THEATRE REVIEW: Great Expectations starring Eddie Izzard at the Garrick Theatre

By Neil Durham


WHEN?: Wednesday 24 May, runs until 1 July 2023 RUNTIME: 135 minutes (including a 20-minute interval)

The most emotional moments during this 1-woman performance of the Dickens coming of age classic are when Izzard, who plays all the 20-or-so parts, conveys the heartache of not being the choice of someone loved by main character Pip.

  • Read on for reasons including how there aren’t many people we could think of who could carry this off

Adapted by Izzard’s brother Mark, Great Expectations is the story of orphan Pip and the mystery benefactor who brings him to London to educate him to become a gentleman.

It was first published as a serial by Charles Dickens between 1860 and 1861 and features many well-known characters including Miss Havisham, who wears an old wedding dress after she was jilted on her wedding day, her cold adopted daughter Estella, who Pip falls for, and escaped convict Abel Magwitch who Pip helps.

Izzard and Dickens share a birthday 150 years apart and Izzard explains in the programme that, having dyslexia, she has never read a great work of literature so decided to record an audiobook of Great Expectations.

Izzard is a gifted storyteller and distinguishes between speakers by turning between nearly every line of dialogue to face the opposite direction in a technique borrowed from Richard Pryor’s stand-up.

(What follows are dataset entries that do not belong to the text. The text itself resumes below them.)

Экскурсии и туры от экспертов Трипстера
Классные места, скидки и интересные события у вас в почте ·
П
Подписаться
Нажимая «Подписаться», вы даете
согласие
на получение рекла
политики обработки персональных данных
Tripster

The comedienne completed 43 marathons in 51 days for Sport Relief in 2009 and 27 marathons in 27 days in South Africa in honour of Nelson Mandela raising £1.35 million in 2016 and clearly doesn’t do things by halves.

First performed as a monologue at the end of last year during a 9-week run on Broadway at the Greenwich House Theater, Manhattan, this is an incredibly impressive piece of memory as anysolo show of this length must be.

Dickens was renowned for his complex plots and, although this is very much an abridged version, there is a lot to explain and while Izzard is occasionally very funny this production does occasionally feel like a feast for the ears – like an audiobook – rather than for the eyes also.

Directed simply by Selina Cadell, the stage is framed by both red velvet curtains and torn white netting. Izzard wears lace-up boots, has long bright red finger nails and lips and bleached white hair.

Izzard has always relished a challenge, there’s much to enjoy here and there aren’t many people we can think of who could carry off this kind of theatrical test with quite such charm and feeling.